Kebony wood, which comes in radiata pine, Southern yellow pine, or Scots pine, is naturally resistant to rot, fungus, and other microorganisms. No chemical additives or stains/coatings are needed, just normal, occasional cleaning.

The wood can be used for a range of applications, including decking, windows, siding, and benches. It is suitable for water-adjacent structures, such as docks, but above-ground and above-water use only.

For more information, visit kebony.com.

Accoya
Manufactured by Accsys Technologies, Accoya wood is made with a process called acetylation. Based on nearly 100-year-old methods, Accsys’ proprietary technology alters the wood’s reaction with water by replacing the molecules that want to bond with water with more stable acetyl groups. The process permanently changes the cell structure of the wood (radiata pine), preventing rot and decay and making it unrecognizable to insects.

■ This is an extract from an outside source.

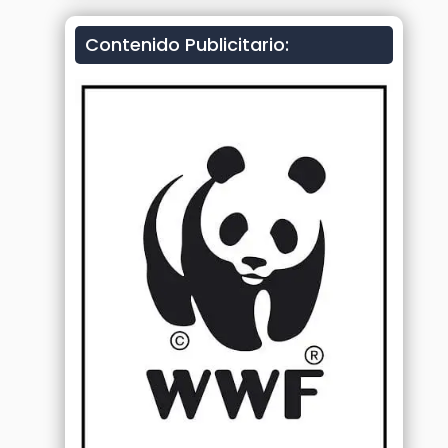
Contenido Publicitario:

“We change the wood at the cellular level so it no longer acts like wood,” explains Randy Clark, technical manager, North America.

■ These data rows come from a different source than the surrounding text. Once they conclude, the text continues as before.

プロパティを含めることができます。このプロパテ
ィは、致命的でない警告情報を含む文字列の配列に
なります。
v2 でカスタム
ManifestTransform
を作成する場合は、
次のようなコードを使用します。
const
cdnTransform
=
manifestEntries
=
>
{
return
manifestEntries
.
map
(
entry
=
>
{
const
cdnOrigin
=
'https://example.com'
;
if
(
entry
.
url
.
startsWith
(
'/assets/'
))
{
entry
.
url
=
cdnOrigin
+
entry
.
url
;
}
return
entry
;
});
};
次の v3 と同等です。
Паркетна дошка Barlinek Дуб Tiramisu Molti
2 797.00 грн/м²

As a result, swelling and shrinkage are reduced by 75 percent or more, and the wood carries a Class 1 durability rating, is virtually rot-proof, is indigestible by insects, retains paint twice as long, and is low-maintenance. No coatings or chemical applications are required.

Along with exterior applications including decking, siding, and windows and doors, Accoya wood can be used for docks and even in-water applications such as bridges and canal walls.

Learn more at accoya.com.

Thermory
Thermory is a thermally modified product: The wood is heated to about 400 degrees F while the moisture content is controlled through steam, a process that alters the wood’s cellular structure to reduce absorbency and sugar content. The resulting product is stable and therefore less likely to warp, bow, cup, or twist; resists rot, decay, and termites; and carries a Class 1 durability rating. Like the others, no chemical preservatives are used and no aftermarket pesticides or stains are required for long-term performance.

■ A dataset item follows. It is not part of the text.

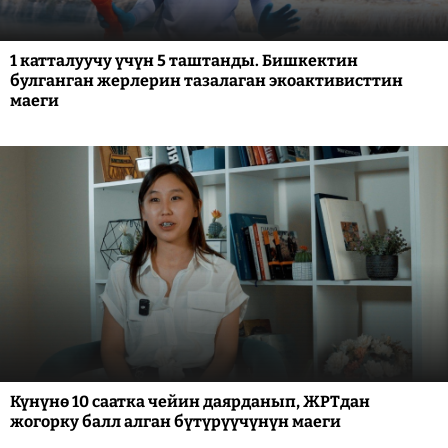
1 катталуучу үчүн 5 таштанды. Бишкектин
булганган жерлерин тазалаган экоактивисттин
маеги
Күнүнө 10 саатка чейин даярданып, ЖРТдан
жогорку балл алган бүтүрүүчүнүн маеги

Thermory wood comes in white ash and Scots pine, though the company says it can thermally modify nearly any species. Thermory recommends the products for porch flooring, decking, fences, and cladding.

Visit thermoryusa.com.

 

For all three products, pricing falls toward the upper-middle of wood materials—above pressure-treated lumber and largely below most tropical hardwoods—roughly in line with premium composite decking or fiber cement siding.

Other thermally modified wood options include Cambia, by Northland Forest Products, and EcoPrem Wood by EcoVantage.

 

Comments

I would like to see a wood treatment that perform in tropical climates.
termites is a big concern and whichever treatment as far I know don´t last.

Will any of these processes be developed and proposed to work with cedar roof shingles?